## Work to complete
Repeat the listing below in full and exactly. Pictures are to be omitted.

## Input data
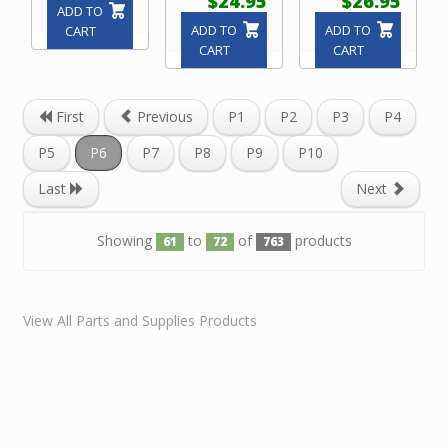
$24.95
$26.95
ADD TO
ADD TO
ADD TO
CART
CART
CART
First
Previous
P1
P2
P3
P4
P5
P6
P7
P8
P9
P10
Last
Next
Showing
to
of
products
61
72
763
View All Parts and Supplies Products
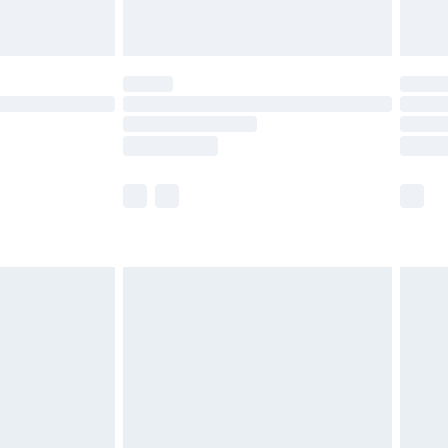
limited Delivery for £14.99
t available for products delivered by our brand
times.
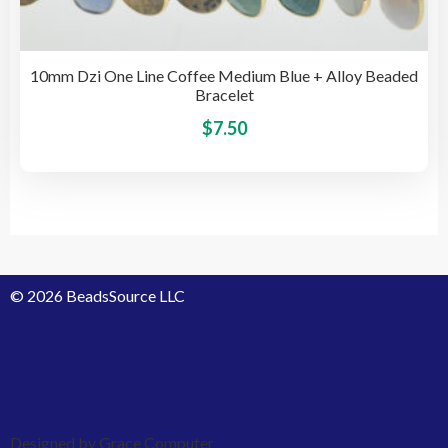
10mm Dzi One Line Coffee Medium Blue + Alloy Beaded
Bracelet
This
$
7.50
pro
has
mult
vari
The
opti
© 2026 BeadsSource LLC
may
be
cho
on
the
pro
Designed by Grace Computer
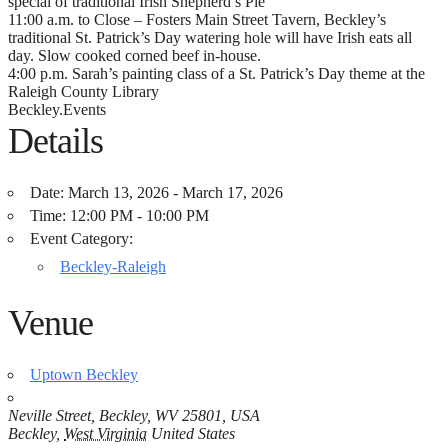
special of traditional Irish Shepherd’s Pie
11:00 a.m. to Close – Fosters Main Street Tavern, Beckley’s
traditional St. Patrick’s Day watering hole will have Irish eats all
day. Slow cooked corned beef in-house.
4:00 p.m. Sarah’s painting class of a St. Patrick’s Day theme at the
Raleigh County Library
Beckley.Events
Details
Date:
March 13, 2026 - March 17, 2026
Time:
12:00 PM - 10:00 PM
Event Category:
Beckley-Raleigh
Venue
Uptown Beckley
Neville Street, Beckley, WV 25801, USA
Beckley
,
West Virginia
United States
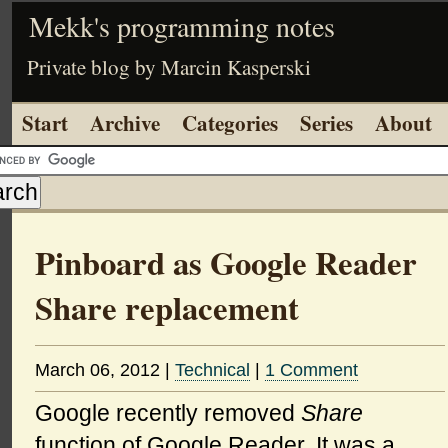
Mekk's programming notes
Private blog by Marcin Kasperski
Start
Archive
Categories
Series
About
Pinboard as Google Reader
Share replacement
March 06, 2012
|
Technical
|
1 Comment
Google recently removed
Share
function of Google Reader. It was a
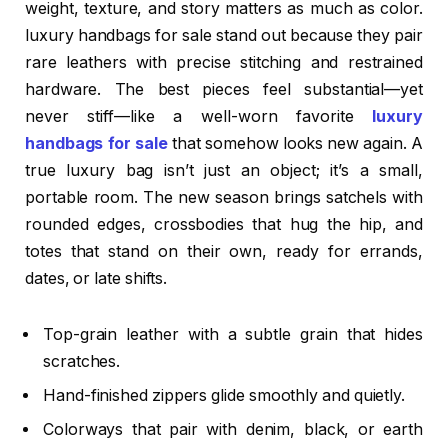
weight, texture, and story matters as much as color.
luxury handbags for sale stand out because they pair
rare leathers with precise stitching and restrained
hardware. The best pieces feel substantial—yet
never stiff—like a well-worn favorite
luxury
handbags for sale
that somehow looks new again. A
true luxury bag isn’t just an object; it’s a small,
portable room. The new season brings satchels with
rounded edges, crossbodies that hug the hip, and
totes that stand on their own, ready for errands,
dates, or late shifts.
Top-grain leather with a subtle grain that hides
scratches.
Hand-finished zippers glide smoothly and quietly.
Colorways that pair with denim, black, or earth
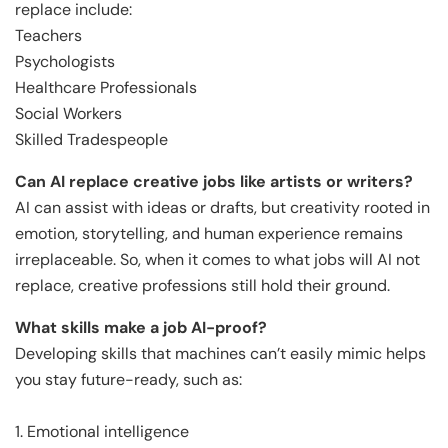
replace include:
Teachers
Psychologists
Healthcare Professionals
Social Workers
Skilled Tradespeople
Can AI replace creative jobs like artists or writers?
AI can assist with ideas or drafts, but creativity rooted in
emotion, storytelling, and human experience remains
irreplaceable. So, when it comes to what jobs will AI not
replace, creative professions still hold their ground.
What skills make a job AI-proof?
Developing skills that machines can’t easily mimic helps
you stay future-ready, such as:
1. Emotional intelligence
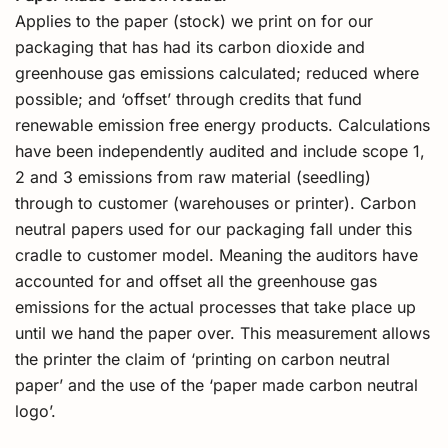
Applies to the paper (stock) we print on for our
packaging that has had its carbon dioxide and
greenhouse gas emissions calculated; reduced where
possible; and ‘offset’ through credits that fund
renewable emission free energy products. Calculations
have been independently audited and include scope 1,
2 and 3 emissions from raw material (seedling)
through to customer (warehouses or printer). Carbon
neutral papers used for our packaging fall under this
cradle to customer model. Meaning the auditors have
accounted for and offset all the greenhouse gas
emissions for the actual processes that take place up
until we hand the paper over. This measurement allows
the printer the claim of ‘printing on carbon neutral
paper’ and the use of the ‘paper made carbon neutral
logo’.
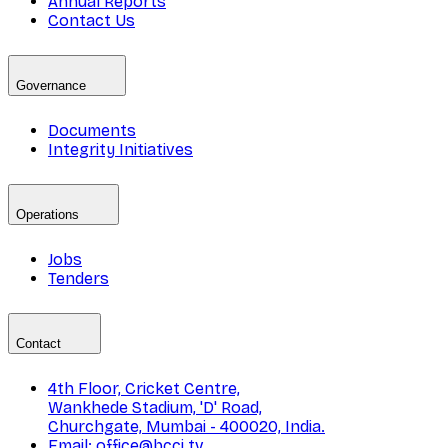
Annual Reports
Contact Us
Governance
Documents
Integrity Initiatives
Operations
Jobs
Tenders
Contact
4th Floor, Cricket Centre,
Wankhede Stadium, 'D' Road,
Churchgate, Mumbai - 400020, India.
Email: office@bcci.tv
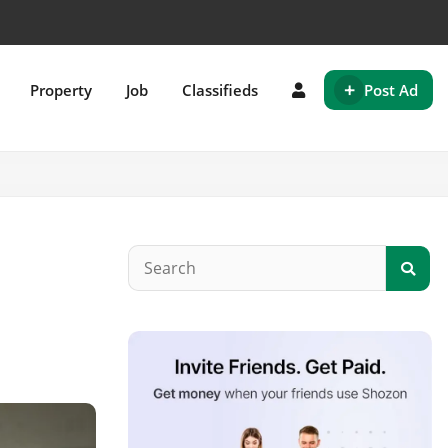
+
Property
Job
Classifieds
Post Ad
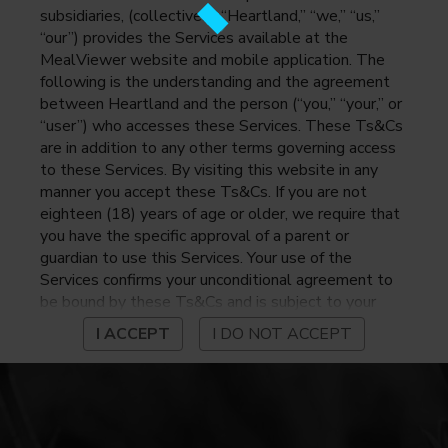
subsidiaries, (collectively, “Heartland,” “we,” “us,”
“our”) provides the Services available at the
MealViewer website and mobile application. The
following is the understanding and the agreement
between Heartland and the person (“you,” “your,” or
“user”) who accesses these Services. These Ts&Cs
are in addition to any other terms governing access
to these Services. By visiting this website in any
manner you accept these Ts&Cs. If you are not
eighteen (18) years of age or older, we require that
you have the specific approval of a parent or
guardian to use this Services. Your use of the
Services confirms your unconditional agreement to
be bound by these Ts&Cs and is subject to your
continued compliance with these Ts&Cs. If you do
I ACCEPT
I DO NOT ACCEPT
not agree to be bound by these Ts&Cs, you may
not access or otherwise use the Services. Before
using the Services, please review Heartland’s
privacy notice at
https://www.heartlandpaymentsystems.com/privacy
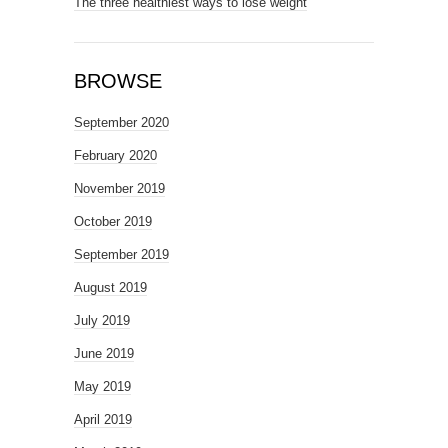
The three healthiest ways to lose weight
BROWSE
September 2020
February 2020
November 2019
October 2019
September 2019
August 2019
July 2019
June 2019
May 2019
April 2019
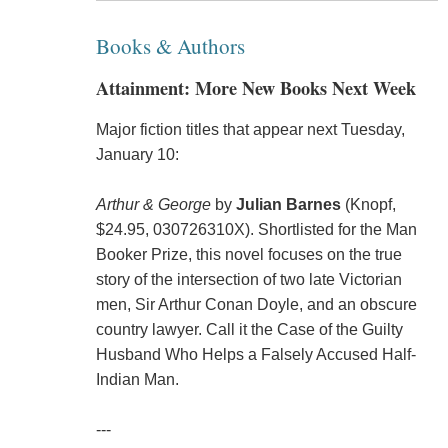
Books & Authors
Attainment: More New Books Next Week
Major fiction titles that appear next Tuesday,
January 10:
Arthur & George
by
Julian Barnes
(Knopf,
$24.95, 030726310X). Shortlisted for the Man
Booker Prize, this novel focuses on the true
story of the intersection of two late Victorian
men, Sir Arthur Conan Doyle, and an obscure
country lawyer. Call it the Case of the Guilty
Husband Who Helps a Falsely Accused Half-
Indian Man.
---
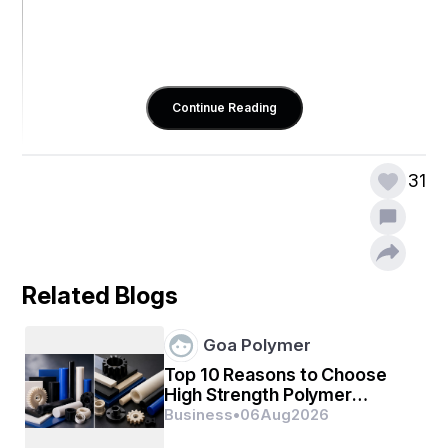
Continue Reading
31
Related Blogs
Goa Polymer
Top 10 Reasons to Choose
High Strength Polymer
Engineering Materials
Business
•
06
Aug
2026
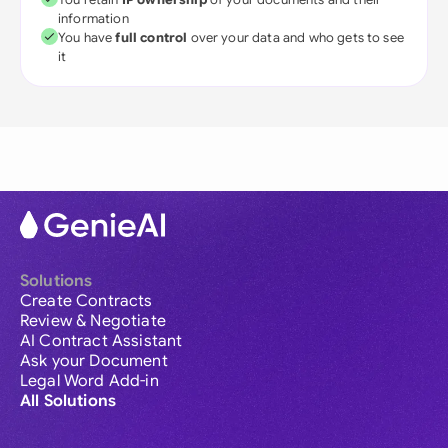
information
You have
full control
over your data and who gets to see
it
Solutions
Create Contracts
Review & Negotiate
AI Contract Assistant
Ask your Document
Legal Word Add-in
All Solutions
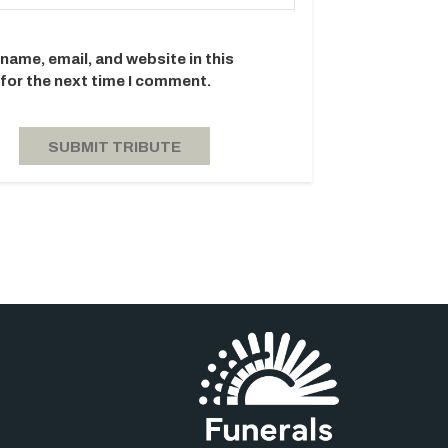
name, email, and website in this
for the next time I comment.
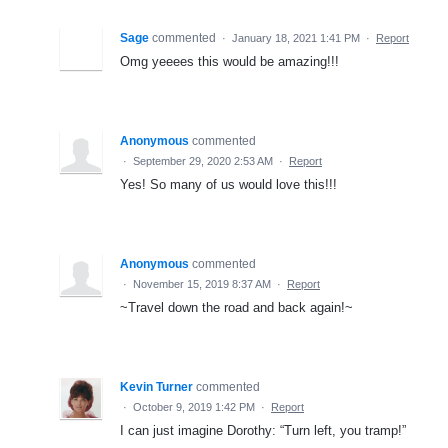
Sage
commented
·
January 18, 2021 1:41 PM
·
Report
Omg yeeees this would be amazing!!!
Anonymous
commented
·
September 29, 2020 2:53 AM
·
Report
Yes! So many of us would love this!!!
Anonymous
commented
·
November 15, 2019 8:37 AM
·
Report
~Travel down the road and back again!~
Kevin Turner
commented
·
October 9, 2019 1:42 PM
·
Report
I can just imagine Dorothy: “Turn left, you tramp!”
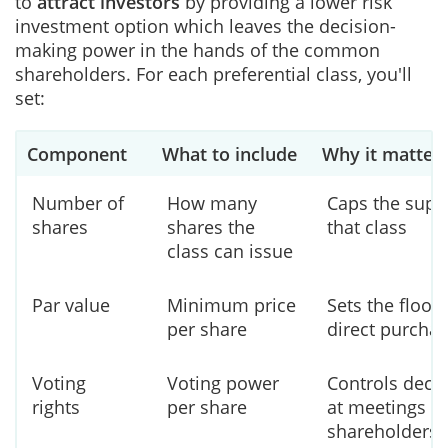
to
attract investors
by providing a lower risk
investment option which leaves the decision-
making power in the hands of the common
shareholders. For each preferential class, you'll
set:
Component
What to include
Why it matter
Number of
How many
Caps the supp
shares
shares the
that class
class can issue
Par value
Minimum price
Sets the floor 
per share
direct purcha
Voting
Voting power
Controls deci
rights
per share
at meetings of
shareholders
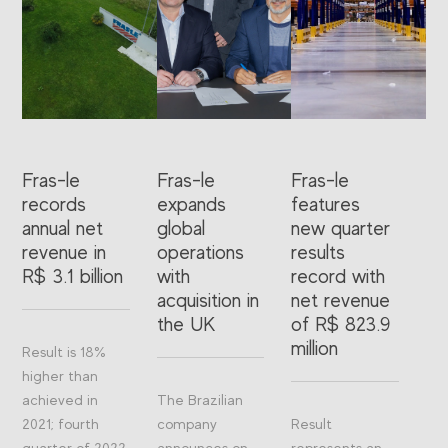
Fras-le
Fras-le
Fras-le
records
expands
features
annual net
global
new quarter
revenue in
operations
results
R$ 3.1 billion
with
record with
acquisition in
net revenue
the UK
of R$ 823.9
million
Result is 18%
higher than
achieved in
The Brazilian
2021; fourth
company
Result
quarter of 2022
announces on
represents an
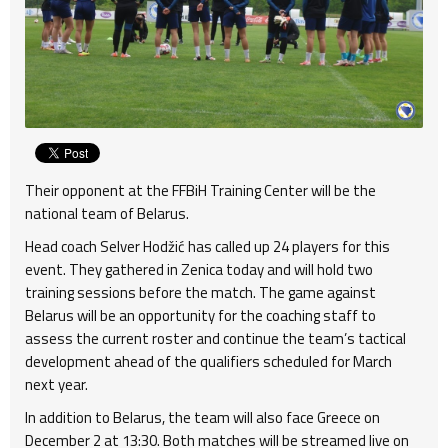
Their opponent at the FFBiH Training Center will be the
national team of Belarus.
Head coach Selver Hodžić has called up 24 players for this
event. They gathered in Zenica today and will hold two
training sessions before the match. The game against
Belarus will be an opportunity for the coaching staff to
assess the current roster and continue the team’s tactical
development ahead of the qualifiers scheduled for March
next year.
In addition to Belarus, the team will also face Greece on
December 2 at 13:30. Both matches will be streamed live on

## Answer section
$24.95
$26.95
ADD TO
ADD TO
ADD TO
CART
CART
CART
First
Previous
P1
P2
P3
P4
P5
P6
P7
P8
P9
P10
Last
Next
Showing
to
of
products
61
72
763
View All Parts and Supplies Products
limited Delivery for £14.99
t available for products delivered by our brand
times.
10mm Dzi One Line Coffee Medium Blue + Alloy Beaded
Bracelet
This
$
7.50
pro
has
mult
vari
The
opti
© 2026 BeadsSource LLC
may
be
cho
on
the
pro
Designed by Grace Computer
special of traditional Irish Shepherd’s Pie
11:00 a.m. to Close – Fosters Main Street Tavern, Beckley’s
traditional St. Patrick’s Day watering hole will have Irish eats all
day. Slow cooked corned beef in-house.
4:00 p.m. Sarah’s painting class of a St. Patrick’s Day theme at the
Raleigh County Library
Beckley.Events
Details
Date:
March 13, 2026 - March 17, 2026
Time:
12:00 PM - 10:00 PM
Event Category:
Beckley-Raleigh
Venue
Uptown Beckley
Neville Street, Beckley, WV 25801, USA
Beckley
,
West Virginia
United States
Mekk's programming notes
Private blog by Marcin Kasperski
Start
Archive
Categories
Series
About
Pinboard as Google Reader
Share replacement
March 06, 2012
|
Technical
|
1 Comment
Google recently removed
Share
function of Google Reader. It was a
weight, texture, and story matters as much as color.
luxury handbags for sale stand out because they pair
rare leathers with precise stitching and restrained
hardware. The best pieces feel substantial—yet
never stiff—like a well-worn favorite
luxury
handbags for sale
that somehow looks new again. A
true luxury bag isn’t just an object; it’s a small,
portable room. The new season brings satchels with
rounded edges, crossbodies that hug the hip, and
totes that stand on their own, ready for errands,
dates, or late shifts.
Top-grain leather with a subtle grain that hides
scratches.
Hand-finished zippers glide smoothly and quietly.
Colorways that pair with denim, black, or earth
replace include:
Teachers
Psychologists
Healthcare Professionals
Social Workers
Skilled Tradespeople
Can AI replace creative jobs like artists or writers?
AI can assist with ideas or drafts, but creativity rooted in
emotion, storytelling, and human experience remains
irreplaceable. So, when it comes to what jobs will AI not
replace, creative professions still hold their ground.
What skills make a job AI-proof?
Developing skills that machines can’t easily mimic helps
you stay future-ready, such as:
1. Emotional intelligence
Applies to the paper (stock) we print on for our
packaging that has had its carbon dioxide and
greenhouse gas emissions calculated; reduced where
possible; and ‘offset’ through credits that fund
renewable emission free energy products. Calculations
have been independently audited and include scope 1,
2 and 3 emissions from raw material (seedling)
through to customer (warehouses or printer). Carbon
neutral papers used for our packaging fall under this
cradle to customer model. Meaning the auditors have
accounted for and offset all the greenhouse gas
emissions for the actual processes that take place up
until we hand the paper over. This measurement allows
the printer the claim of ‘printing on carbon neutral
paper’ and the use of the ‘paper made carbon neutral
logo’.
Annual Reports
Contact Us
Governance
Documents
Integrity Initiatives
Operations
Jobs
Tenders
Contact
4th Floor, Cricket Centre,
Wankhede Stadium, 'D' Road,
Churchgate, Mumbai - 400020, India.
Email: office@bcci.tv
+
Property
Job
Classifieds
Post Ad
subsidiaries, (collectively, “Heartland,” “we,” “us,”
“our”) provides the Services available at the
MealViewer website and mobile application. The
following is the understanding and the agreement
between Heartland and the person (“you,” “your,” or
“user”) who accesses these Services. These Ts&Cs
are in addition to any other terms governing access
to these Services. By visiting this website in any
manner you accept these Ts&Cs. If you are not
eighteen (18) years of age or older, we require that
you have the specific approval of a parent or
guardian to use this Services. Your use of the
Services confirms your unconditional agreement to
be bound by these Ts&Cs and is subject to your
continued compliance with these Ts&Cs. If you do
I ACCEPT
I DO NOT ACCEPT
not agree to be bound by these Ts&Cs, you may
not access or otherwise use the Services. Before
using the Services, please review Heartland’s
privacy notice at
https://www.heartlandpaymentsystems.com/privacy
The three healthiest ways to lose weight
BROWSE
September 2020
February 2020
November 2019
October 2019
September 2019
August 2019
July 2019
June 2019
May 2019
April 2019
Books & Authors
Attainment: More New Books Next Week
Major fiction titles that appear next Tuesday,
January 10:
Arthur & George
by
Julian Barnes
(Knopf,
$24.95, 030726310X). Shortlisted for the Man
Booker Prize, this novel focuses on the true
story of the intersection of two late Victorian
men, Sir Arthur Conan Doyle, and an obscure
country lawyer. Call it the Case of the Guilty
Husband Who Helps a Falsely Accused Half-
Indian Man.
---
Continue Reading
31
Related Blogs
Goa Polymer
Top 10 Reasons to Choose
High Strength Polymer
Engineering Materials
Business
•
06
Aug
2026
information
You have
full control
over your data and who gets to see
it
Solutions
Create Contracts
Review & Negotiate
AI Contract Assistant
Ask your Document
Legal Word Add-in
All Solutions
name, email, and website in this
for the next time I comment.
Sage
commented
·
January 18, 2021 1:41 PM
·
Report
Omg yeeees this would be amazing!!!
Anonymous
commented
·
September 29, 2020 2:53 AM
·
Report
Yes! So many of us would love this!!!
Anonymous
commented
·
November 15, 2019 8:37 AM
·
Report
~Travel down the road and back again!~
Kevin Turner
commented
·
October 9, 2019 1:42 PM
·
Report
I can just imagine Dorothy: “Turn left, you tramp!”
to
attract investors
by providing a lower risk
investment option which leaves the decision-
making power in the hands of the common
shareholders. For each preferential class, you'll
set:
Component
What to include
Why it matter
Number of
How many
Caps the supp
shares
shares the
that class
class can issue
Par value
Minimum price
Sets the floor 
per share
direct purcha
Voting
Voting power
Controls deci
rights
per share
at meetings of
shareholders
Fras-le
Fras-le
Fras-le
records
expands
features
annual net
global
new quarter
revenue in
operations
results
R$ 3.1 billion
with
record with
acquisition in
net revenue
the UK
of R$ 823.9
million
Result is 18%
higher than
achieved in
The Brazilian
2021; fourth
company
Result
quarter of 2022
announces on
represents an
Their opponent at the FFBiH Training Center will be the
national team of Belarus.
Head coach Selver Hodžić has called up 24 players for this
event. They gathered in Zenica today and will hold two
training sessions before the match. The game against
Belarus will be an opportunity for the coaching staff to
assess the current roster and continue the team’s tactical
development ahead of the qualifiers scheduled for March
next year.
In addition to Belarus, the team will also face Greece on
December 2 at 13:30. Both matches will be streamed live on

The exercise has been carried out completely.